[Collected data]
----------

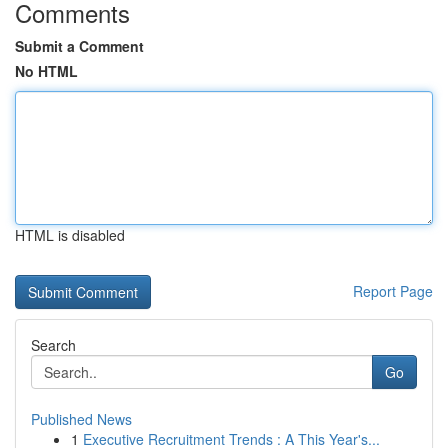
Comments
Submit a Comment
No HTML
HTML is disabled
Report Page
Search
Go
Published News
1
Executive Recruitment Trends : A This Year's...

----------

-- Exercise requirements --
Without including any pictures, output each entry above exactly as it appears.

-- Task response --
Comments
Submit a Comment
No HTML
HTML is disabled
Report Page
Search
Go
Published News
1
Executive Recruitment Trends : A This Year's...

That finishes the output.